▶ Extracted data
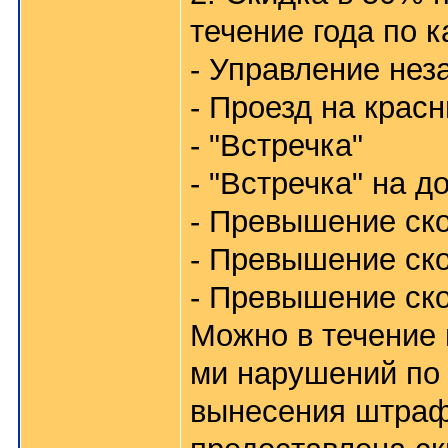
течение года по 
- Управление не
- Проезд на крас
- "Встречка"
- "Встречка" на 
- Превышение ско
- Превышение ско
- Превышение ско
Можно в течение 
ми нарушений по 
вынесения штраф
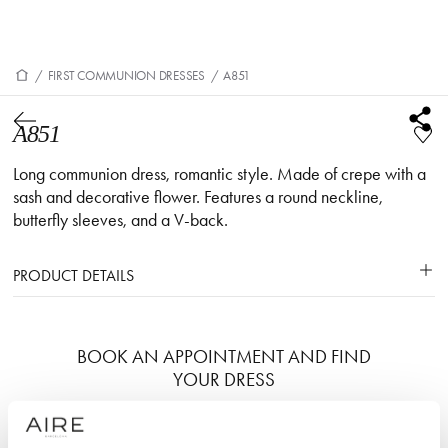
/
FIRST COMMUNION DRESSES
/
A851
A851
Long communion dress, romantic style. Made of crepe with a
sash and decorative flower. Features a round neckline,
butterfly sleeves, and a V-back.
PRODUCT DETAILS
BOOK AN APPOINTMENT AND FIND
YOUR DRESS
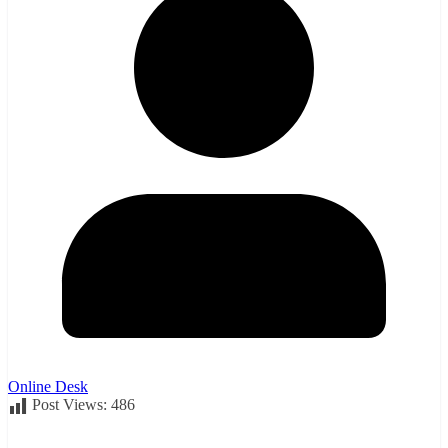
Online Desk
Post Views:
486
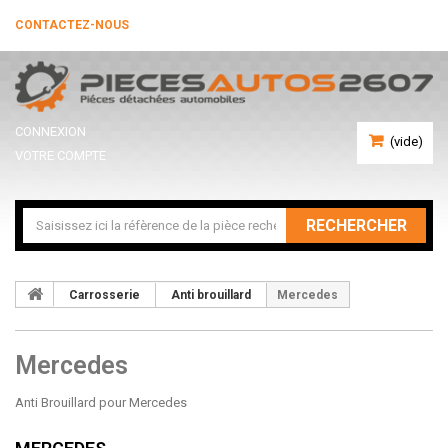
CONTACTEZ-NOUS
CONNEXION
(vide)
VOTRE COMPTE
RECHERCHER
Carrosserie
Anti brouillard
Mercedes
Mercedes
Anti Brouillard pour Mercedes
...
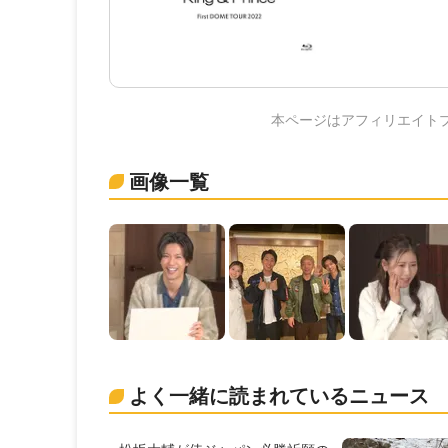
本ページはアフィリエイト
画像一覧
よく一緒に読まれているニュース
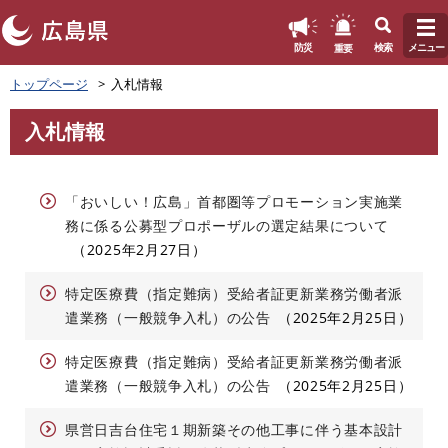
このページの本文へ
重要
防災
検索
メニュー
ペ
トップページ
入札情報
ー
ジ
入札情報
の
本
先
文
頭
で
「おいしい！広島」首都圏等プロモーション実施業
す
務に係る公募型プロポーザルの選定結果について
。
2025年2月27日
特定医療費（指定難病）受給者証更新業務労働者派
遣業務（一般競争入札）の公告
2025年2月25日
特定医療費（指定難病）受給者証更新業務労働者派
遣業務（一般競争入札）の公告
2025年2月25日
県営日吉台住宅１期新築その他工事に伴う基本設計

▶ Your instructions
From the records above, copy exactly the stretch from the line holding "течение года по" through the line holding "Carrosserie", both ends included, without the pictures.

▶ Completed exercise
течение года по 
- Управление не
- Проезд на крас
- "Встречка"
- "Встречка" на 
- Превышение ско
- Превышение ско
- Превышение ско
Можно в течение 
ми нарушений по 
вынесения штраф
/
FIRST COMMUNION DRESSES
/
A851
A851
Long communion dress, romantic style. Made of crepe with a
sash and decorative flower. Features a round neckline,
butterfly sleeves, and a V-back.
PRODUCT DETAILS
BOOK AN APPOINTMENT AND FIND
YOUR DRESS
Online Desk
Post Views:
486
CONTACTEZ-NOUS
CONNEXION
(vide)
VOTRE COMPTE
RECHERCHER
Carrosserie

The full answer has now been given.